#### Source information
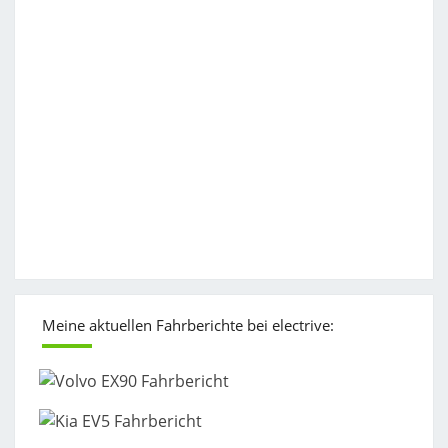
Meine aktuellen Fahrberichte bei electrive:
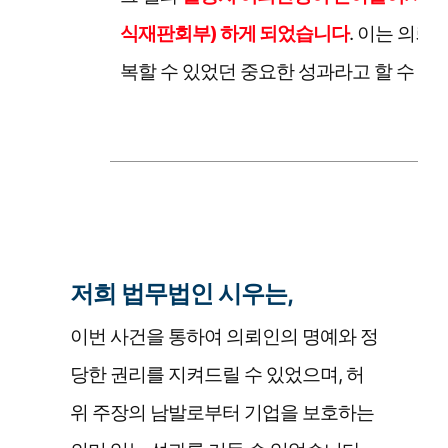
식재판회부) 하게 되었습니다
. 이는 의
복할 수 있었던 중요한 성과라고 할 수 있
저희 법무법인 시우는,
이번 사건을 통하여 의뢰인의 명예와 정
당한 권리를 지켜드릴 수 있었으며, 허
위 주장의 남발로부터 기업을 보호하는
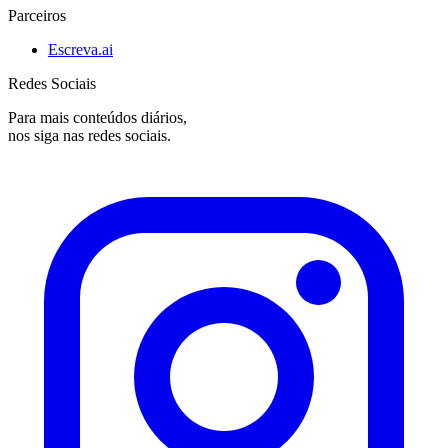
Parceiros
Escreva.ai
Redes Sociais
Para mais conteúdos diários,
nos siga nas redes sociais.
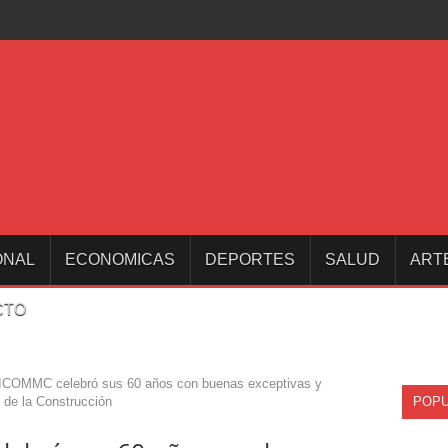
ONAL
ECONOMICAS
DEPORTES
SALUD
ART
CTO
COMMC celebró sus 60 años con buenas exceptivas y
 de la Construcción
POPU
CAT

#### Task details
Your response must reproduce the listing above word for word and must contain none of its pictures.

#### Response to the exercise
Meine aktuellen Fahrberichte bei electrive:
식재판회부) 하게 되었습니다
. 이는 의
복할 수 있었던 중요한 성과라고 할 수 있
저희 법무법인 시우는,
이번 사건을 통하여 의뢰인의 명예와 정
당한 권리를 지켜드릴 수 있었으며, 허
위 주장의 남발로부터 기업을 보호하는
Parceiros
Escreva.ai
Redes Sociais
Para mais conteúdos diários,
nos siga nas redes sociais.
ONAL
ECONOMICAS
DEPORTES
SALUD
ART
CTO
COMMC celebró sus 60 años con buenas exceptivas y
 de la Construcción
POPU
CAT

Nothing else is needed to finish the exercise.